On Thursday, the jailed leader of the Kurdistan Workers’ party (PKK) called on his organisation to lay down their arms and dissolve themselves. If they comply, this would put an end to a decades-long conflict with the Turkish state that has claimed the lives of over 40,000 people. The statement was delivered in a crowded press conference in Istanbul by members of the pro-Kurdish Peoples’ Equality and Democracy party (DEM).
The call appeared to be more or less unconditional. One of the speakers at the end of the conference added that ‘in practice, of course, the laying down of arms and the PKK’s self-dissolution require the recognition of democratic politics and the legal dimension.’ But it appeared more of an afterthought than a condition carved in stone.

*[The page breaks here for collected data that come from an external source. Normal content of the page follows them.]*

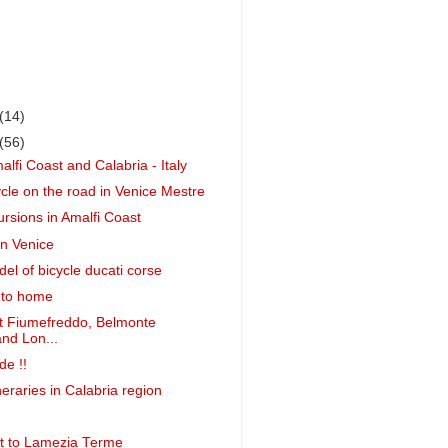
(14)
(56)
alfi Coast and Calabria - Italy
ycle on the road in Venice Mestre
ursions in Amalfi Coast
in Venice
el of bicycle ducati corse
 to home
t Fiumefreddo, Belmonte
nd Lon...
de !!
neraries in Calabria region
ght to Lamezia Terme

The pressure on the opposition is not limited to the Kurdish movement
Outside, Turkish security forces were on high alert. Armed and riot police were stationed in large numbers in multiple locations in the city centre. Multiple helicopters were circling in the sky.
The Kurds, numbering around 15 million, are the second largest ethnic group in Turkey. The PKK was founded by Ocalan in the late 1970s as a reaction to the repression of Kurdish rights by the Turkish state. In the ensuing decades, they waged a bloody guerilla uprising in the mountains of the Kurdish-majority southeast and also in cities across the country. Ocalan was eventually captured and jailed on an island near Istanbul in 1999, but his organisation carried on the struggle not just in Turkey but also in Syria, Iraq, and Iran. The UK, EU, and US all recognise the PKK as a terrorist organisation.

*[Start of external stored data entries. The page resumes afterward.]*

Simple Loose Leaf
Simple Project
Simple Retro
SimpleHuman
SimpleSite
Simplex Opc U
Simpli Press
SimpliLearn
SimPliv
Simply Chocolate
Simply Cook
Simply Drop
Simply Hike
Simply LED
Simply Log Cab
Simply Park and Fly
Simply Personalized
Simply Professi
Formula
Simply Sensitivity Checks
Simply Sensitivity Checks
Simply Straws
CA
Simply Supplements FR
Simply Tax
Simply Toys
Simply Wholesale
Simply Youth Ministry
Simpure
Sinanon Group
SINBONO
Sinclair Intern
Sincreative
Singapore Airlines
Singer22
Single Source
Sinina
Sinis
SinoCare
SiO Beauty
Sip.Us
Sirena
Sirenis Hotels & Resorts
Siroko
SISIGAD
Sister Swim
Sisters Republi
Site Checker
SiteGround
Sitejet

‘Hearing it was like a cold shower,’ said a Kurdish man who is active in the movement but preferred not to be named. ‘Ocalan knows what he is doing. I don’t think the organisation [PKK] will just surrender without changes on the constitutional level. It is impossible.’ It is rare for Kurds to talk openly about the PKK in public, as the slightest expression of sympathy can result in the police kicking down the door the next morning.
The emphasis in Ocalan’s letter on this being the age of democracy and freedom of expression was rather confusing, to say the least. The DEM politician reading out the letter, Ahmet Turk, was forcibly removed from the mayorship of a large town last year after three consecutive local elections. Several of the former leaders of DEM are currently serving lengthy prison sentences. While the government holds direct negotiations with PKK leaders, journalists who dare to interview them are regularly put on trial for ‘spreading terrorist propaganda’.
The pressure on the opposition is not limited to the Kurdish movement. In recent months, President Erdogan’s government has been engaged in a crackdown on dissent with an intensity not seen in years. The leader of the anti-immigration Victory party, Umit Ozdag, is currently in prison. The mayor of Istanbul, Ekrem Imamoglu, who is President Erdogan’s biggest and most popular challenger, is facing multiple trials that could lead to several years in prison and a ban from politics.
The biggest question of all is whether the PKK leadership and its rank and file will follow the call to lay down their arms. Though Ocalan has been in solitary confinement since 1999, he still enjoys a strong personality cult in the Kurdish movement. Their political rallies are filled with his portraits and speeches full of his quotes. What few of his followers seem to be asking is how Ocalan’s mental state is after 26 years of solitary confinement on an island.
There are several other pressing questions that remain to be answered. If anything, what will the radical Kurdish movement get in return for laying down their arms? Will fighters in the mountains and activists in prison get amnesty? What will happen to the PKK-linked Syrian Democratic Forces (SDF) who control around a third of Syria, including most of its oilfields? While the US lists the PKK as a terrorist organisation, they actively support the SDF in Syria, who were their key partners in defeating the Islamic State. The coming weeks will bring some clarity on these questions.